Note: lorsque l'orateur est interrompu par un intervenant, le texte de ce dernier apparaît légèrement décalé sur la droite.

1er intervenant: Schoofs

2ième intervenant: Laeremans

 

1er intervenant: Schoofs

photo SchoofsSchoofs (Vlaams Belang) : Le Vlaams Belang est le seul parti flamand qui s’oppose radicalement au droit d’adoption pour les homosexuels et les lesbiennes. D’une part, nous avons émis des objections de principe, éthiques et idéologiques et, d’autre part, nous estimons que le Parlement a à traiter de problèmes de société plus urgents, plutôt que de cette énième folie de la coalition violette.

La création de 200 000 emplois se fait toujours attendre, le pays des bavures qu’est la Belgique ne s’est pas transformé en un État modèle, mais la coalition violette réalise actuellement les caprices des lobbies éthico-progressistes de gauche, des loges et des groupes de pression. Grâce à ce type d’actions politiques, M. Verhofstadt entrera dans l’histoire comme « note de bas de page 38 b ».

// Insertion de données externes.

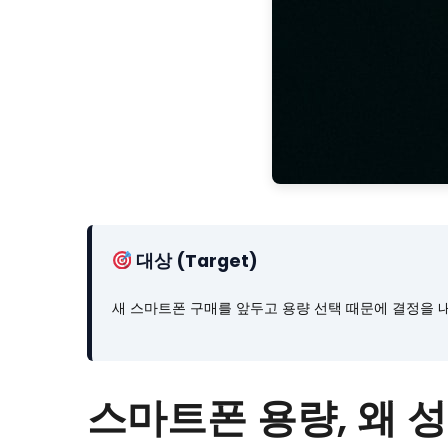
대상 (Target)
새 스마트폰 구매를 앞두고 용량 선택 때문에 결정을 
스마트폰 용량, 왜 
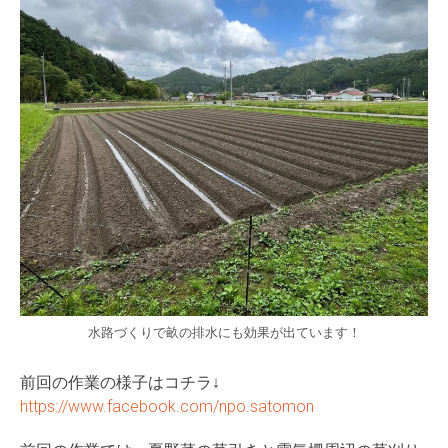
水路づくりで畝の排水にも効果が出ています！
前回の作業の様子はコチラ↓
https://www.facebook.com/npo.satomon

Nous respecterons évidemment toute décision démocratique, ce qui ne signifie toutefois pas que nous nous écarterons d’un pouce de notre point de vue. Nous essaierons d’ailleurs de faire machine arrière en ce qui concerne cette loi dès que nous disposerons d’une majorité démocratique à cet effet.

Qu’il soit clair que nous ne condamnons nullement les homosexuels et les lesbiennes qui fonderont une famille après cette modification législative. Il est faux que nous aurions prétendu que les enfants issus d’une famille holebi deviendraient des pervers sexuels ou des personnes socialement perturbées.

Le Vlaams Belang n’est opposé à aucune forme de famille mais nous persistons à dire que le ménage traditionnel offre les meilleures garanties pour l’éducation des enfants. Le droit doit protéger ce modèle familial et la société doit le défendre. C’est par conséquent le seul modèle qui doive faire l’objet de normes.

On affirme que des études par centaines montrent que les enfants élevés dans un ménage homo n’en subissent aucun inconvénient. Ces études, je ne les ai pas vues. Et point n’est besoin d’une étude pour constater que la famille traditionnelle, qui découle biologiquement de l’ordre naturel, est pour les enfants le meilleur des modèles. Les homosexuels affirment qu’il faut comparer la qualité de l’éducation mais le faible nombre de cas ne permet pas de procéder à cette comparaison. A cet égard non plus, je n’ai vu aucune étude convaincante.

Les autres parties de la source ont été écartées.